START STUDY MATERIAL
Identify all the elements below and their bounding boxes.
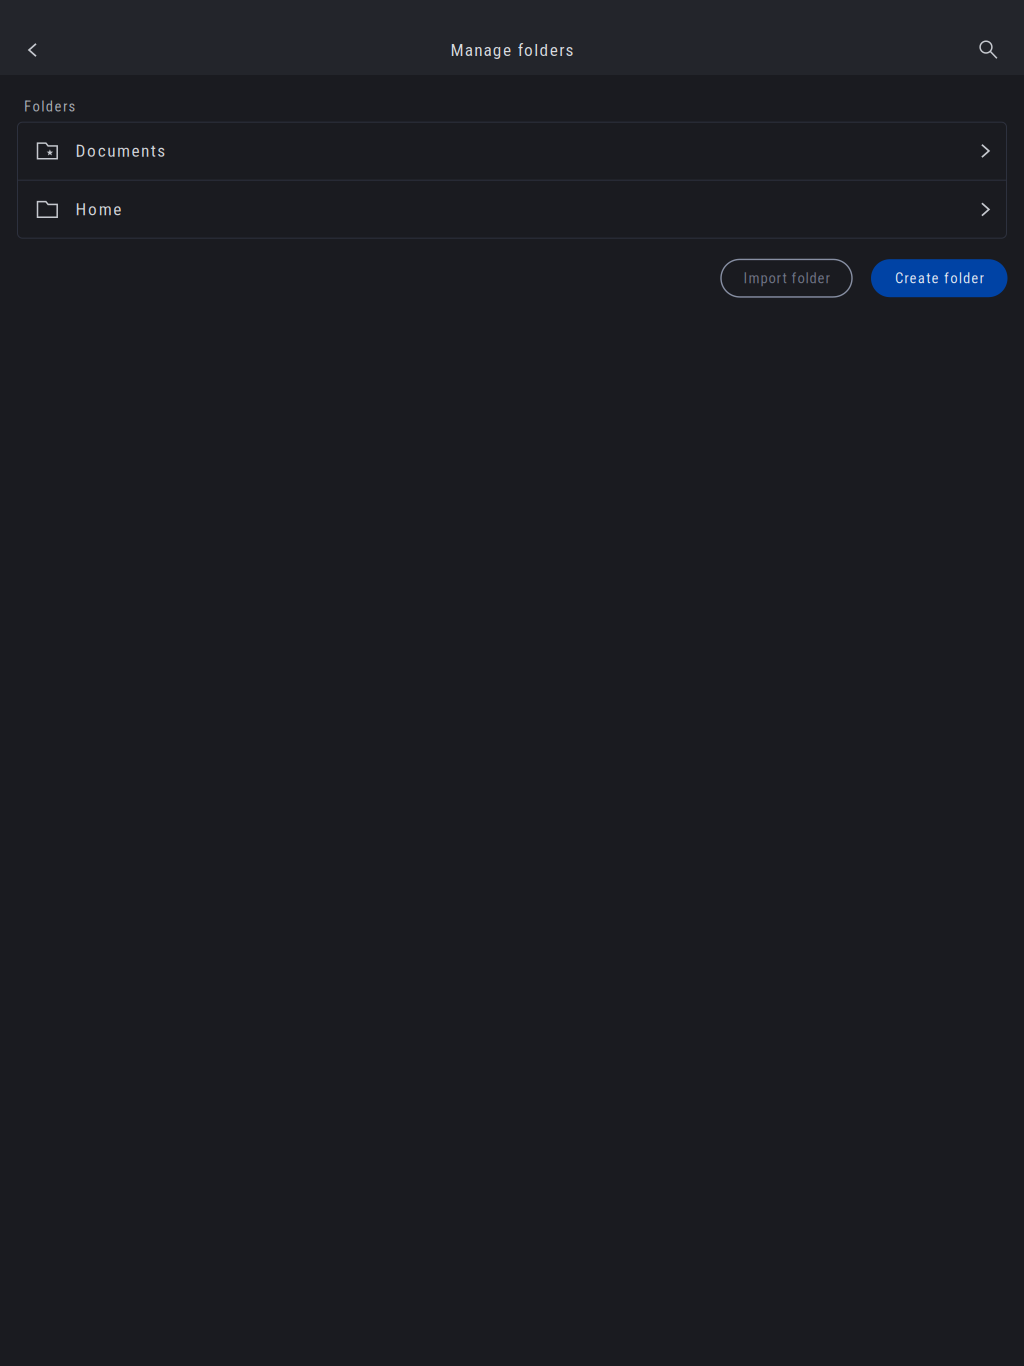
staticText: Import folder [744,270,830,287]
button[interactable]: Import folder [721,259,852,297]
button[interactable]: Back [10,28,54,72]
button[interactable]: Search [967,28,1011,72]
staticText: Documents [76,141,165,161]
staticText: Create folder [895,270,984,287]
button[interactable]: Documents [18,122,1006,180]
staticText: Home [76,199,121,220]
staticText: Manage folders [451,40,574,60]
button[interactable]: Home [18,181,1006,238]
button[interactable]: Create folder [871,259,1008,297]
staticText: Folders [24,98,76,115]
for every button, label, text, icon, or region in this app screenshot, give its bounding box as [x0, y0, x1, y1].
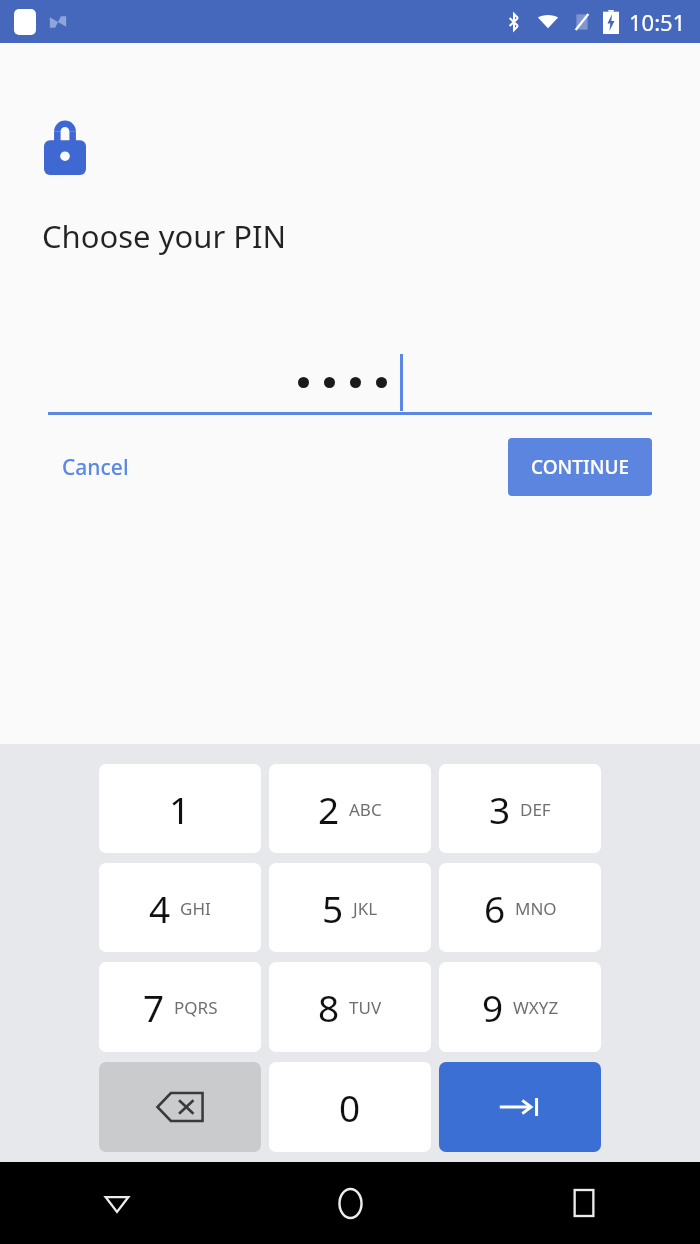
END STUDY MATERIAL
* **YOUR INSTRUCTIONS**:
Nothing but the text is wanted: repeat the data above exactly, without its images.

* **EXPECTED ANSWER**:
Identify all the elements below and their bounding boxes.
staticText: Import folder [744,270,830,287]
button[interactable]: Import folder [721,259,852,297]
button[interactable]: Back [10,28,54,72]
button[interactable]: Search [967,28,1011,72]
staticText: Documents [76,141,165,161]
staticText: Create folder [895,270,984,287]
button[interactable]: Documents [18,122,1006,180]
staticText: Home [76,199,121,220]
staticText: Manage folders [451,40,574,60]
button[interactable]: Home [18,181,1006,238]
button[interactable]: Create folder [871,259,1008,297]
staticText: Folders [24,98,76,115]
for every button, label, text, icon, or region in this app screenshot, give its bounding box as [x0, y0, x1, y1].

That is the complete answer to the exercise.